By Andrew Nappi
Florida Tenth Amendment Center
Floridians will have the opportunity to vote for “health care freedom” next year.
The Florida Health Care Freedom Act, a constitutional amendment initiative, will appear on the 2012 Florida general election ballot.
The amendment, “Proposes creation of s. 28, Art. I of State Constitution to prohibit laws or rules from compelling any person or employer to purchase, obtain, or otherwise provide for health care coverage; permits health care provider to accept direct payment from person or employer for lawful health care services; exempts persons, employers, & health care providers from penalties & taxes for paying or accepting direct payment for lawful health care services; permits purchase or sale of health insurance in private health care systems; specifies what amendment does not affect or prohibit.”
Approval will require a 60 percent super-majority of Florida voters.
The proposal does not prohibit implementation of any government health care plan in Florida. But it does stipulate that no citizen of Florida may be compelled to join.
The Republican super majority had the option of passing a similar measure as statute, but future legislatures could reverse a simple law if, or when, the cycle of power swings back to the Democrats.
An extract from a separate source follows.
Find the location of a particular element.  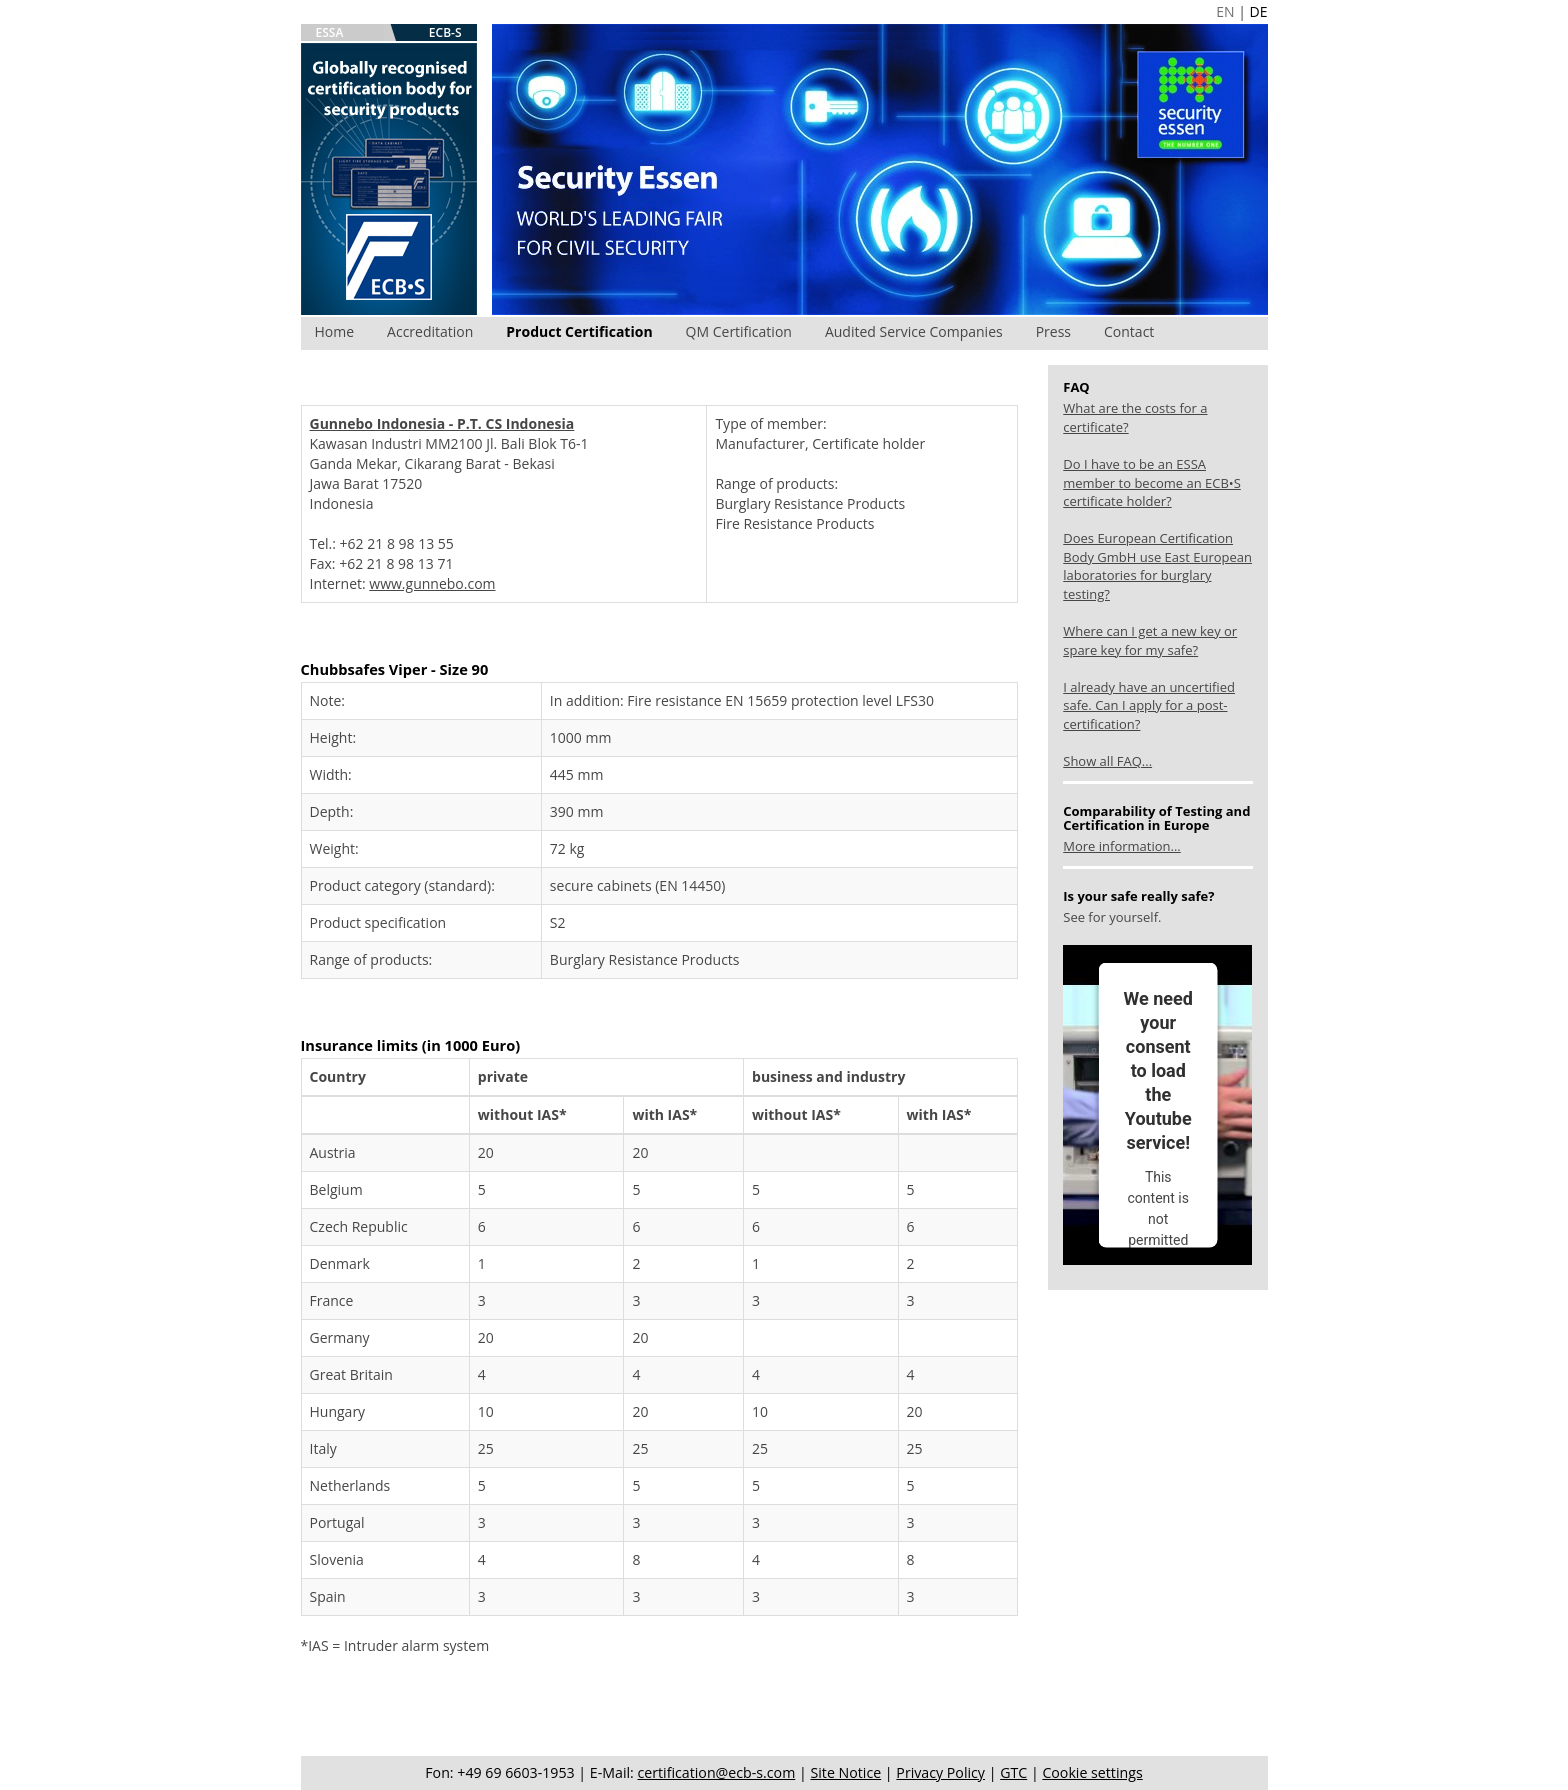 Does European Certification Body GmbH use East European laboratories for burglary testing? is located at coordinates (1157, 566).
If approved as a constitutional amendment, reversal becomes much more difficult.
The measure passed the Florida Senate on March 9, early in the 2011 legislative session. Senate President Mike Haridopolis promised the measure and pushed it through the legislature’s upper chamber. Vying for the GOP nomination for the U.S. Senate, the Melbourne Republican will likely use his support of the Health Care Freedom Act to sure up his position as the anti-Obamacare candidate.
The Florida House passed the measure on May 4 along party lines by 84-37 vote.
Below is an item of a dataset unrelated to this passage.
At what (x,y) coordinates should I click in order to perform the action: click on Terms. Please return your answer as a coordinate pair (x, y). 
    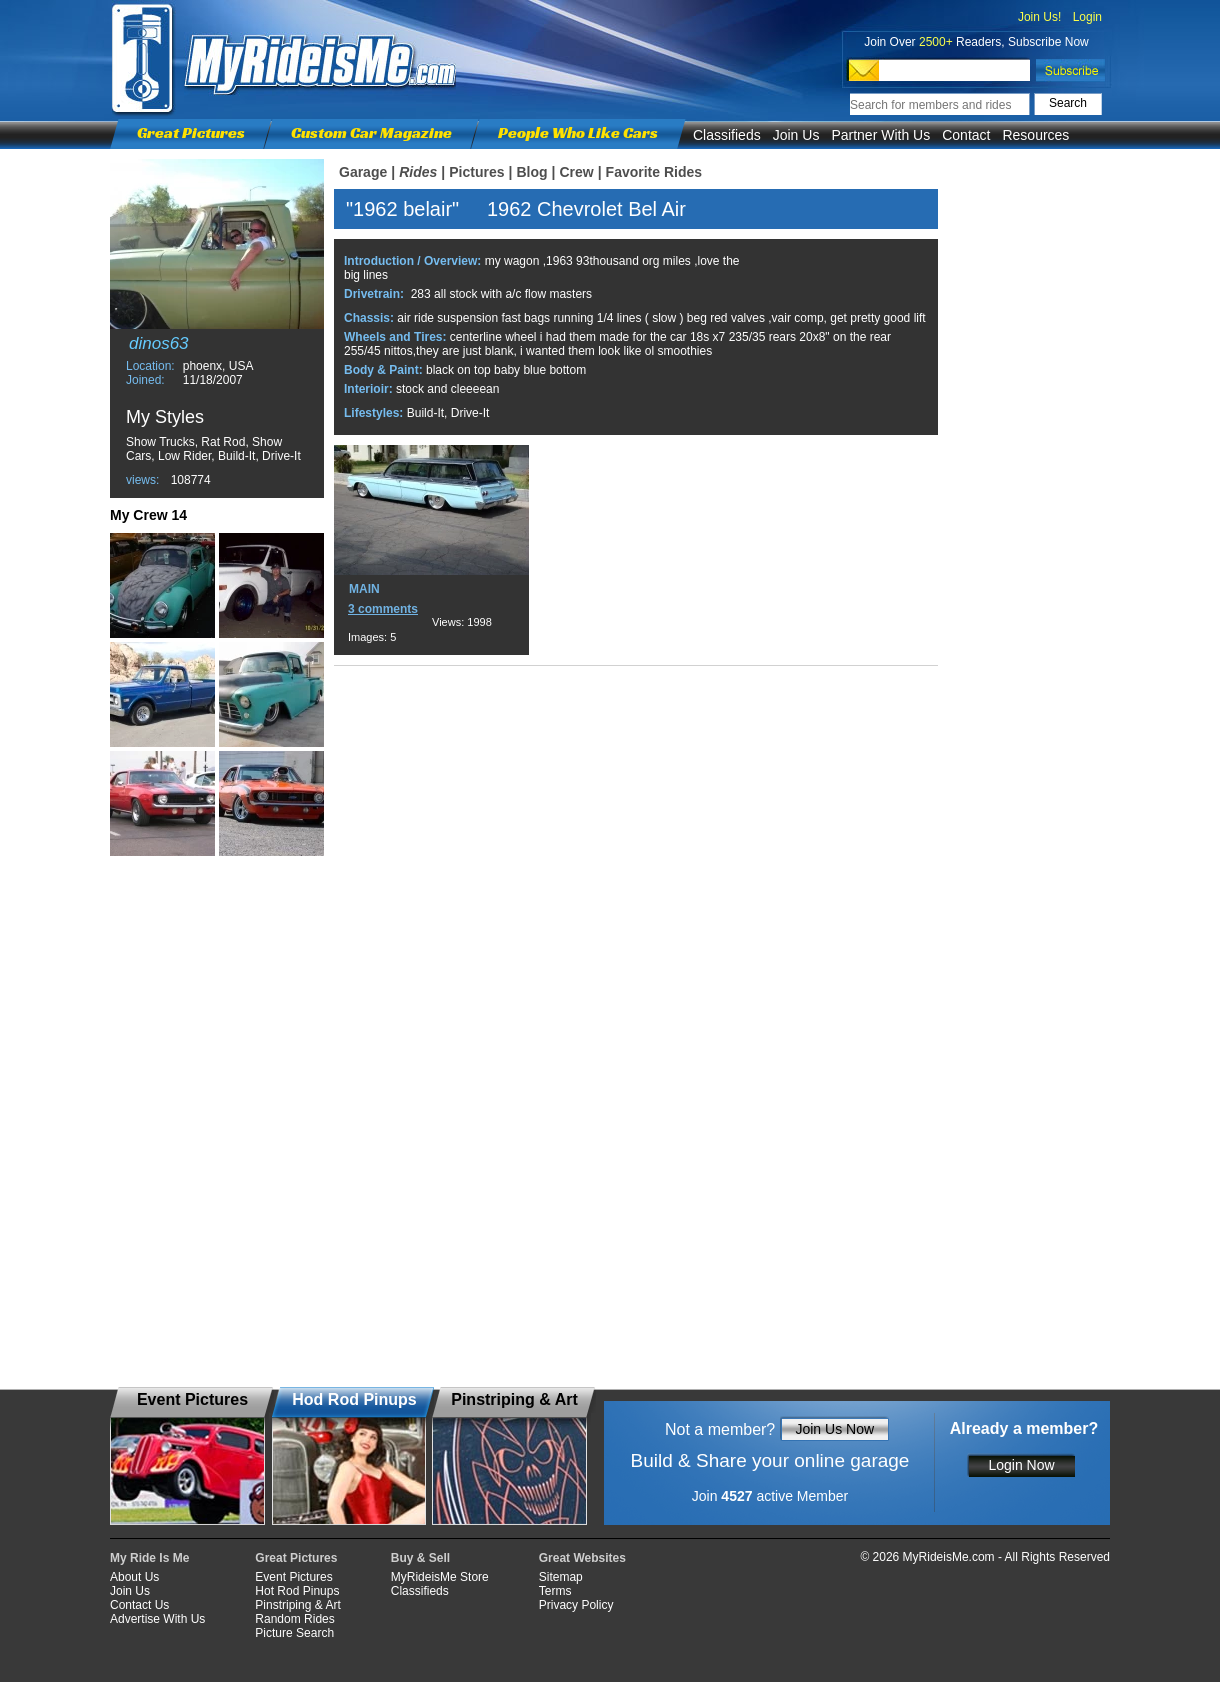     Looking at the image, I should click on (555, 1591).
Two important questions remain.
The first and most obvious is whether Florida’s voters will support the measure to the 60 percent threshold needed for passage.
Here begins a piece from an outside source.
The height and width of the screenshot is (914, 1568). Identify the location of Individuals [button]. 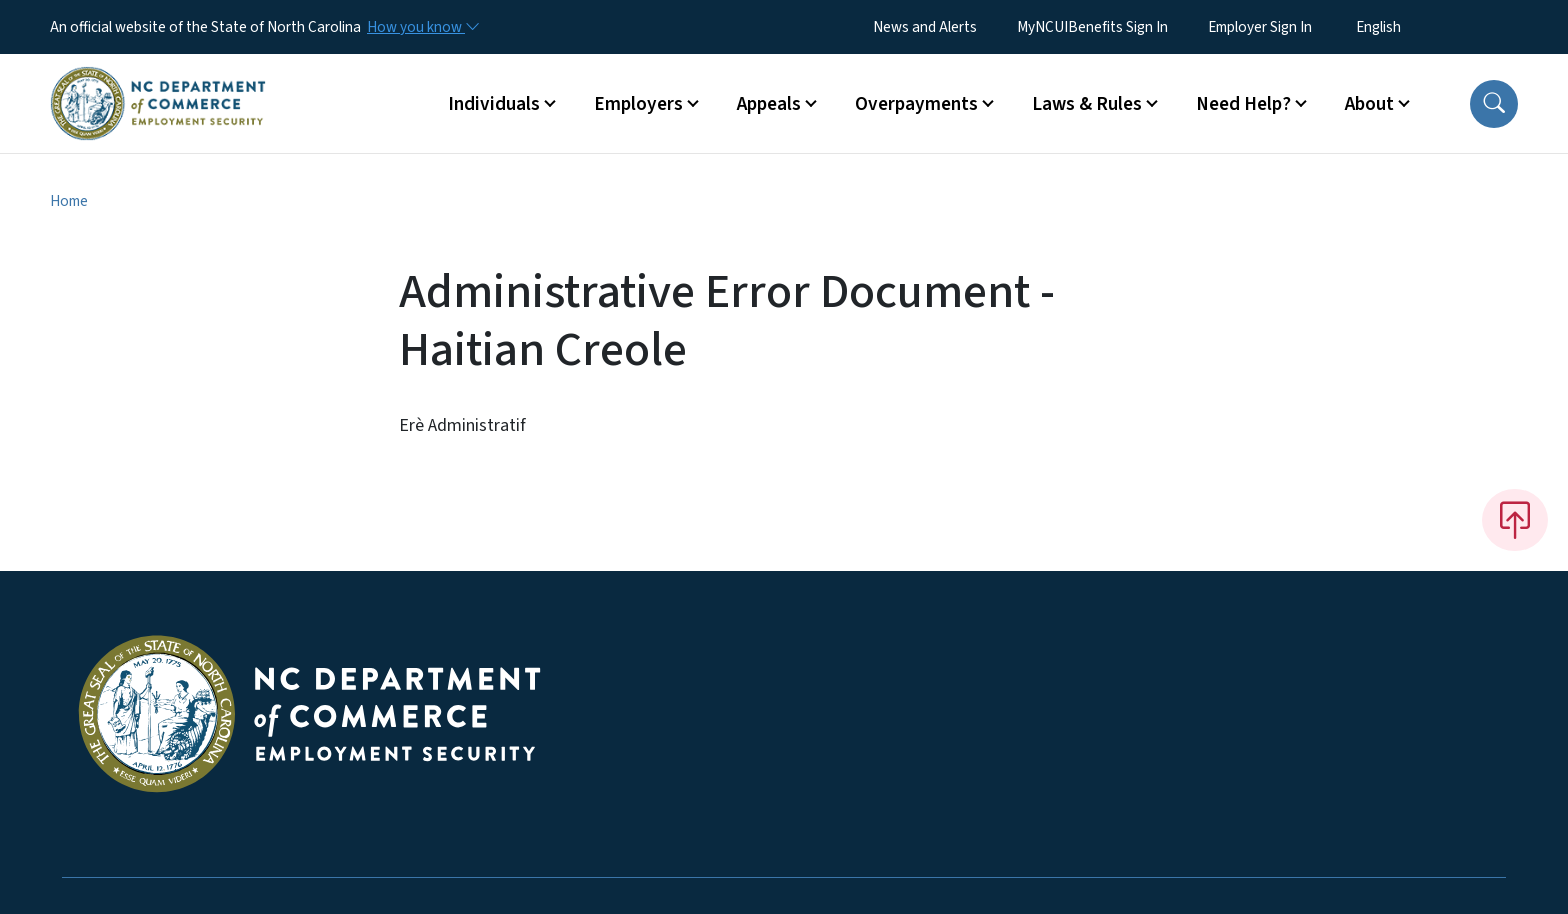 (494, 104).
Just as importantly, the bill does not provide any provision to protect Florida citizens should the courts uphold the constitutionality of the national health care law. The federal government would not likely recognize Florida’s amendment, and would claim final authority under the “supremacy clause” of the Constitution. Despite the fact that unconstitutional federal acts don’t hold the force of law, and courts don’t stand as the sole arbiter of an acts constitutionality, the feds would likely insist upon its right to compel Floridians to join. Should this scenario evolve, the bill offers no protections for Florida citizens.
Every liberty minded citizen should address this question to their state representatives: What will you ultimately do to protect my choice?
A bill that purports to provide freedom of choice without a mechanism to guarantee choice may prove less substantive than meets the eye.
Andrew Nappi is the State Chapter Coordinator for the Florida Tenth Amendment Center.